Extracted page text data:
· · · · · · ·
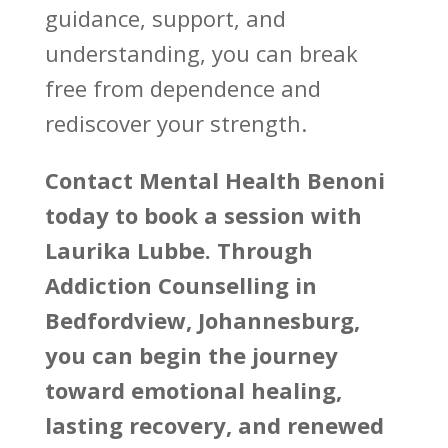
guidance, support, and
understanding, you can break
free from dependence and
rediscover your strength.
Contact
Mental Health Benoni
today to book a session with
Laurika Lubbe. Through
Addiction Counselling in
Bedfordview, Johannesburg,
you can begin the journey
toward emotional healing,
lasting recovery, and renewed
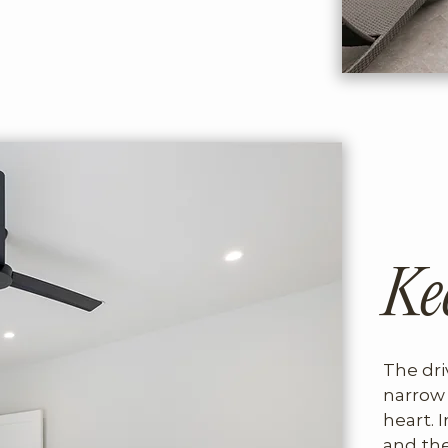
Ke
The dri
narrow 
heart. I
and the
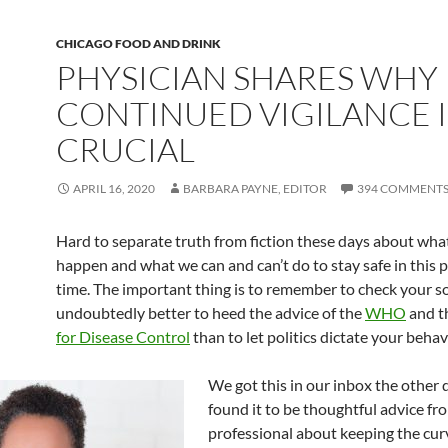
CHICAGO FOOD AND DRINK
PHYSICIAN SHARES WHY
CONTINUED VIGILANCE I
CRUCIAL
APRIL 16, 2020
BARBARA PAYNE, EDITOR
394 COMMENT
Hard to separate truth from fiction these days about wha
happen and what we can and can’t do to stay safe in this p
time. The important thing is to remember to check your sou
undoubtedly better to heed the advice of the
WHO
and t
for Disease Control
than to let politics dictate your behav
We got this in our inbox the other 
found it to be thoughtful advice fr
professional about keeping the cu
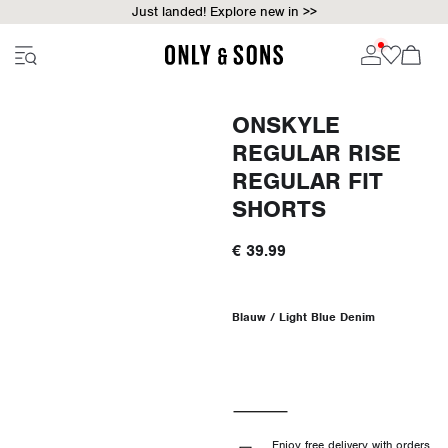
Just landed! Explore new in >>
ONSKYLE
REGULAR RISE
REGULAR FIT
SHORTS
€ 39.99
Blauw / Light Blue Denim
Enjoy free delivery with orders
· · · · · · ·
### Aim of the exercise
Could you copy out every record exactly, minus the pictures?

### Exercise output
guidance, support, and
understanding, you can break
free from dependence and
rediscover your strength.
Contact
Mental Health Benoni
today to book a session with
Laurika Lubbe. Through
Addiction Counselling in
Bedfordview, Johannesburg,
you can begin the journey
toward emotional healing,
lasting recovery, and renewed
Ke
The dri
narrow 
heart. I
and the
CHICAGO FOOD AND DRINK
PHYSICIAN SHARES WHY
CONTINUED VIGILANCE I
CRUCIAL
APRIL 16, 2020
BARBARA PAYNE, EDITOR
394 COMMENT
Hard to separate truth from fiction these days about wha
happen and what we can and can’t do to stay safe in this p
time. The important thing is to remember to check your sou
undoubtedly better to heed the advice of the
WHO
and t
for Disease Control
than to let politics dictate your behav
We got this in our inbox the other 
found it to be thoughtful advice fr
professional about keeping the cu
Just landed! Explore new in >>
ONSKYLE
REGULAR RISE
REGULAR FIT
SHORTS
€ 39.99
Blauw / Light Blue Denim
Enjoy free delivery with orders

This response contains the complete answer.